Thinking this morning about generosity. Love. Grace.
I picked up Miroslav Volf’s Free of Charge: Giving and Forgiving in a Culture Stripped of Grace again this morning (I’m terrible at finishing books the last several years!) and read a few pages while waiting to photograph the hot air balloons that never appeared.
Later, while throwing together some breakfast, it struck me that in the list of love’s attributes in the so-called love chapter, nowhere does it say “love is generous.” Now I’m sitting at the picnic table with leftover pasta and a slice of rhubarb pie, trying to get the thoughts on paper.

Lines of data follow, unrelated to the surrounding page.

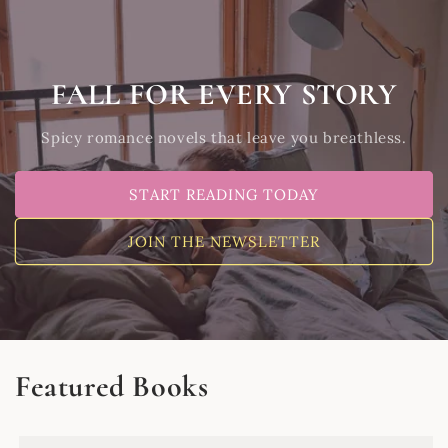
Skip to
content
FALL FOR EVERY STORY
Spicy romance novels that leave you breathless.
START READING TODAY
JOIN THE NEWSLETTER
Featured Books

It doesn’t say “love is generous,” but it does say that love does not seek its own.
Are there translations that interpret that as “Love is generous”?
If so, the translation falls short.
But before I get off on a new line of thought I don’t have time to examine at the moment, I’ll get back to where I was.
When you get down to it, 1 Corinthians 13:4-8a is a list of practical ways love is expressed… or expresses itself.
Our love is imperfect. And how could anyone ever love perfectly apart from God; He is perfect love? We don’t love perfectly because we haven’t been made perfect in love. We fear. (1 John 4:18).
We get distracted by self because we’re afraid we won’t get what we want, or need.
Just as pure, perfect love is not possible apart from God, true generosity is not possible apart from grace. Even the most selfish of men can appear generous. By giving from his excess. By giving to look good to others, to feel good about himself. By giving to reap tax benefits. To obligate the recipient.
There are many reasons to “give.”
But giving, with grace, expects nothing for itself. It is love.
Generosity, love, grace, in their purest forms, cannot be separated.